On a side note; are they even still in business?  I notice the keyswithoutfees.com website isn't coming up?  Maybe it's not working out so well after all.
*
Regarding the comments by AwayWeGo: *

It's interesting you mention this as... Keys Without Fees = Point Potential = Bid Your Inn = Vertice Vacations.  These companies are all owned by the Beachum brothers, Brandon and Ryan Beachum.  Jay Yadon appears to also be connected as an owner within these companies.

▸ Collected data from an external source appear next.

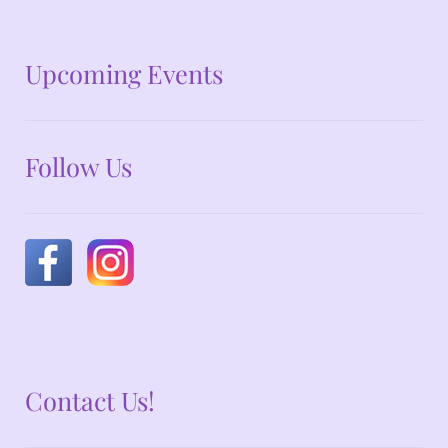
No announcements at the moment
Upcoming Events
Follow Us
Contact Us!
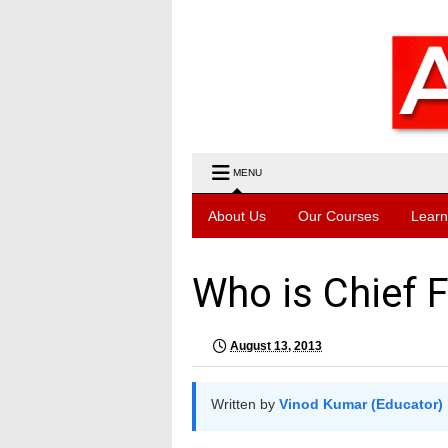
MENU
About Us
Our Courses
Learn
Who is Chief F
August 13, 2013
Written by
Vinod Kumar (Educator)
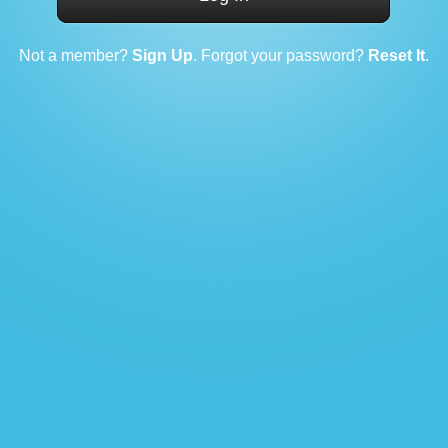
Not a member?
Sign Up
. Forgot your password?
Reset It
.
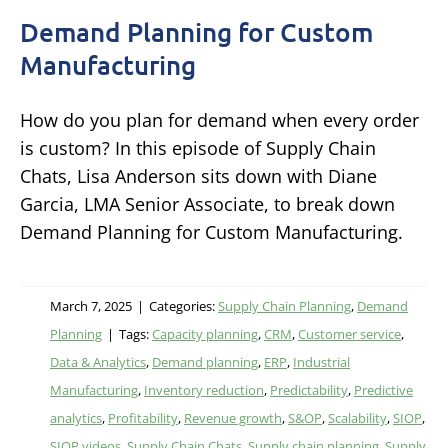
Demand Planning for Custom
Manufacturing
How do you plan for demand when every order
is custom? In this episode of Supply Chain
Chats, Lisa Anderson sits down with Diane
Garcia, LMA Senior Associate, to break down
Demand Planning for Custom Manufacturing.
March 7, 2025
|
Categories:
Supply Chain Planning
,
Demand
Planning
|
Tags:
Capacity planning
,
CRM
,
Customer service
,
Data & Analytics
,
Demand planning
,
ERP
,
Industrial
Manufacturing
,
Inventory reduction
,
Predictability
,
Predictive
analytics
,
Profitability
,
Revenue growth
,
S&OP
,
Scalability
,
SIOP
,
SIOP videos
,
Supply Chain Chats
,
Supply chain planning
,
Supply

This is all easy to see, among other places, at: corporationwiki.com 

http://www.corporationwiki.com/California/Irvine/point-potential-inc/67064826.aspx

Just start clicking on all the various company names and individual name links there and it's easy to put the picture together.  



AwayWeGo said:


> ​Over & over we get "has anyone" questions about timeshare-related schemes & deals that rarely pan out & practically always turn out to be hornswoggles & bamboozles.
> 
> The whole timeshare scene is rife with rip-offs & scams, & the schemers change names quickly & frequently (to stay 1 jump ahead of the law), so the chances are strong that this is just 1 more of the same.
> 
> ...


----------



## pacodemountainside (Dec 26, 2012)

My pregnant  question to you is where  does any one sell  Wyndham points for $2K / 100,000.

As you mentioned points are points. Sure there are temporary supply and demand imbalances   due to ARP or very low MF  but generally people that own at these resorts can sell on their own for a couple bucks.

A quick look at ebay  is all over the place. Some British chap is trying to sell  105K  CWA for 10 grand.  There is 300K  BC with no bids,  opening bid $399 that expires in about 9 hours. Tons with  no or token bids.

I  don't think these guys can sell 308K Wyndham points  for $6K any more than the scammers that cold call me.


----------



## MaxRep (Dec 26, 2012)

Paco, you have just too much common sense!  Unfortunately many of our brethren out there don't have nearly as much common sense as you do.  

The sad reality is that Point Potenial/Vertice Vacations (and Keys Without Fees is owned by the same person/people) sells Wyndham deeds at $20/thousand points every day of the week.  With their fleet of telemarketers hitting on a prospect base of 900,000 Wyndham owners, it's not hard to find people gullible enough to buy more points at this price.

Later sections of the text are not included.